## Exercise instructions
The records below are to be transcribed exactly, with the pictures removed.

## Source information
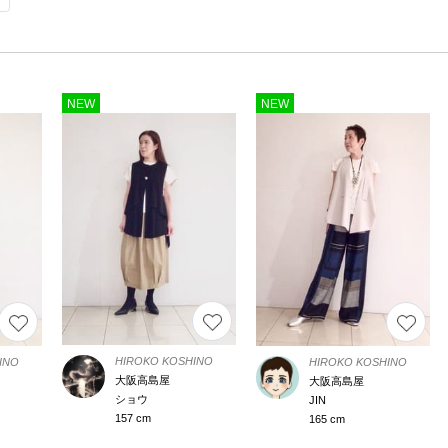
NEW
NEW
HIROKO KOSHINO
INO
HIROKO KOSHINO
大阪高島屋
大阪高島屋
ショウ
JIN
157 cm
165 cm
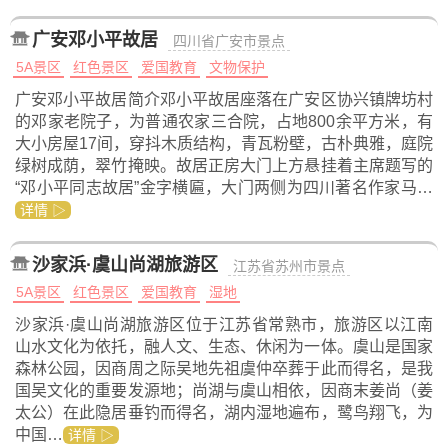
广安邓小平故居
四川省广安市景点
5A景区
红色景区
爱国教育
文物保护
广安邓小平故居简介邓小平故居座落在广安区协兴镇牌坊村
的邓家老院子，为普通农家三合院，占地800余平方米，有
大小房屋17间，穿抖木质结构，青瓦粉壁，古朴典雅，庭院
绿树成荫，翠竹掩映。故居正房大门上方悬挂着主席题写的
“邓小平同志故居”金字横匾，大门两侧为四川著名作家马…
详情 ▷
沙家浜·虞山尚湖旅游区
江苏省苏州市景点
5A景区
红色景区
爱国教育
湿地
沙家浜·虞山尚湖旅游区位于江苏省常熟市，旅游区以江南
山水文化为依托，融人文、生态、休闲为一体。虞山是国家
森林公园，因商周之际吴地先祖虞仲卒葬于此而得名，是我
国吴文化的重要发源地；尚湖与虞山相依，因商末姜尚（姜
太公）在此隐居垂钓而得名，湖内湿地遍布，鹭鸟翔飞，为
中国…
详情 ▷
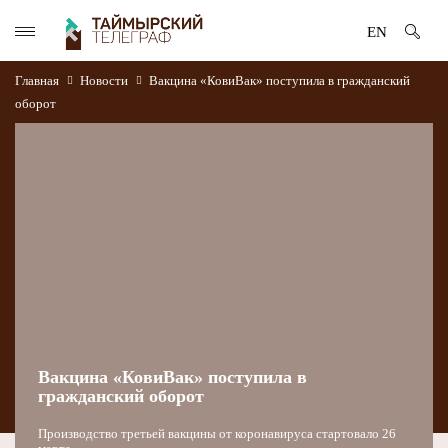
EN
Главная
Новости
Вакцина «КовиВак» поступила в гражданский
оборот
Вакцина «КовиВак» поступила в
гражданский оборот
Производство третьей вакцины от коронавируса стартовало 26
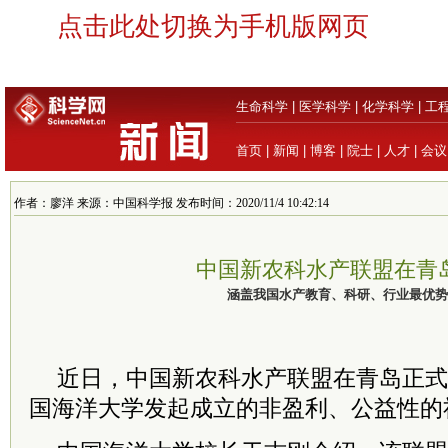
点击此处切换为手机版网页
生命科学
|
医学科学
|
化学科学
|
工
首页
|
新闻
|
博客
|
院士
|
人才
|
会议
作者：廖洋 来源：中国科学报 发布时间：2020/11/4 10:42:14
中国新农科水产联盟在青
涵盖我国水产教育、科研、行业最优势
近日，中国新农科水产联盟在青岛正式
国海洋大学发起成立的非盈利、公益性的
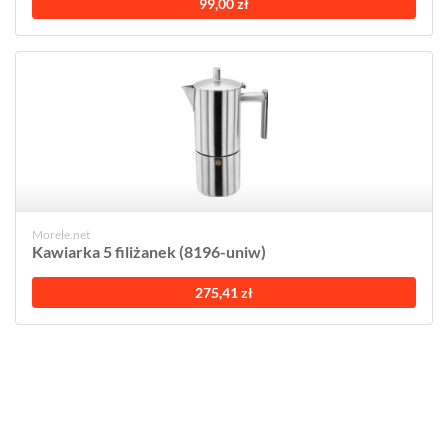
99,00 zł
Morele.net
Kawiarka 5 filiżanek (8196-uniw)
275,41 zł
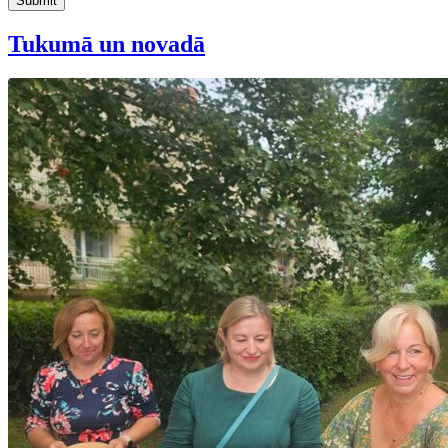
Submit
Tukumā un novadā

## Written reply
NEW
NEW
HIROKO KOSHINO
INO
HIROKO KOSHINO
大阪高島屋
大阪高島屋
ショウ
JIN
157 cm
165 cm
广安邓小平故居
四川省广安市景点
5A景区
红色景区
爱国教育
文物保护
广安邓小平故居简介邓小平故居座落在广安区协兴镇牌坊村
的邓家老院子，为普通农家三合院，占地800余平方米，有
大小房屋17间，穿抖木质结构，青瓦粉壁，古朴典雅，庭院
绿树成荫，翠竹掩映。故居正房大门上方悬挂着主席题写的
“邓小平同志故居”金字横匾，大门两侧为四川著名作家马…
详情 ▷
沙家浜·虞山尚湖旅游区
江苏省苏州市景点
5A景区
红色景区
爱国教育
湿地
沙家浜·虞山尚湖旅游区位于江苏省常熟市，旅游区以江南
山水文化为依托，融人文、生态、休闲为一体。虞山是国家
森林公园，因商周之际吴地先祖虞仲卒葬于此而得名，是我
国吴文化的重要发源地；尚湖与虞山相依，因商末姜尚（姜
太公）在此隐居垂钓而得名，湖内湿地遍布，鹭鸟翔飞，为
中国…
详情 ▷
EN
Главная
Новости
Вакцина «КовиВак» поступила в гражданский
оборот
Вакцина «КовиВак» поступила в
гражданский оборот
Производство третьей вакцины от коронавируса стартовало 26
点击此处切换为手机版网页
生命科学
|
医学科学
|
化学科学
|
工
首页
|
新闻
|
博客
|
院士
|
人才
|
会议
作者：廖洋 来源：中国科学报 发布时间：2020/11/4 10:42:14
中国新农科水产联盟在青
涵盖我国水产教育、科研、行业最优势
近日，中国新农科水产联盟在青岛正式
国海洋大学发起成立的非盈利、公益性的
99,00 zł
Morele.net
Kawiarka 5 filiżanek (8196-uniw)
275,41 zł
Submit
Tukumā un novadā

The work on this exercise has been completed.